The LLM composes a SAL instruction from natural language input. It uses the dictionary to select opcodes and the grammar to structure them.
Natural language: "If heart rate exceeds 120, file a casualty report and evacuate all nodes."
LLM output: H:HR@NODE1>120→H:CASREP∧M:EVA@*
Every composed instruction passes through the validator before it hits the wire. Eight rules. No exceptions.
from osmp import encode, decode, validate
sal = "H:HR@NODE1>120→H:CASREP∧M:EVA@*"
result = validate(sal, nl="If heart rate exceeds 120, file casualty report and evacuate all nodes.")
if result.valid:
transmit(sal) # your transport layer
else:
for issue in result.issues:
print(f"{issue.rule}: {issue.message}")The validator catches hallucinated opcodes, missing consequence classes, namespace-as-target errors, byte inflation (BAEL floor guarantee), and regulatory dependency violations.
The receiving node decodes by dictionary lookup. No inference. No model. No ambiguity.
from osmp import decode
sal = receive() # your transport layer
text = decode(sal)
# "H:heart_rate →NODE1>120; H:casualty_report; M:evacuation →*"
# The agent acts on the decoded instruction.The decode is identical across all three SDKs. Python, TypeScript, and Go produce field-for-field identical results from the same SAL input.

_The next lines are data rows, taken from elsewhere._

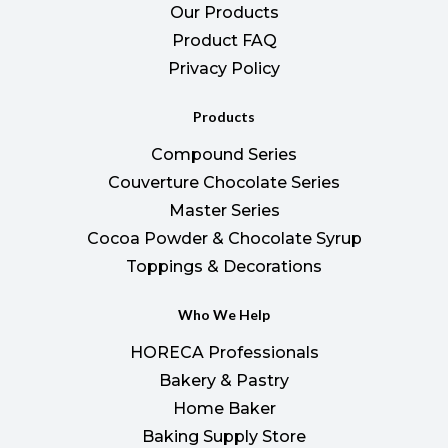
Our Products
Product FAQ
Privacy Policy
Products
Compound Series
Couverture Chocolate Series
Master Series
Cocoa Powder & Chocolate Syrup
Toppings & Decorations
Who We Help
HORECA Professionals
Bakery & Pastry
Home Baker
Baking Supply Store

Not every agent in your system will speak OSMP. The SALBridge handles the boundary.
from osmp import bridge
b = bridge("MY_NODE")
b.register_peer("GPT_AGENT", attempt_fnp=False)
# Outbound: SAL decoded to natural language, annotated with SAL equivalent
out = b.send("H:HR@NODE1>120;H:CASREP", "GPT_AGENT")
# "heart_rate at NODE1 exceeds 120; casualty_report
# [SAL: H:HR@NODE1>120;H:CASREP]"
# Inbound: scanned for SAL acquisition
result = b.receive("A:ACK", "GPT_AGENT")The bridge annotates outbound messages with SAL equivalents, seeding the remote agent's context window. When the remote agent starts producing valid SAL through exposure, the bridge detects it and transitions from FALLBACK to ACQUIRED. OSMP spreads by contact, not installation.
The MCP server includes five bridge tools (osmp_bridge_register, osmp_bridge_send, osmp_bridge_receive, osmp_bridge_status, osmp_bridge_comparison) for agents operating in mixed environments.
OSMP is not a framework. It is an encoding layer. MCP, A2A, and ACP define how agents discover and invoke each other. OSMP defines how the instructions themselves are encoded once composed. An MCP client using OSMP encodes its tool calls in SAL instead of JSON. The framework stays the same. The wire format changes.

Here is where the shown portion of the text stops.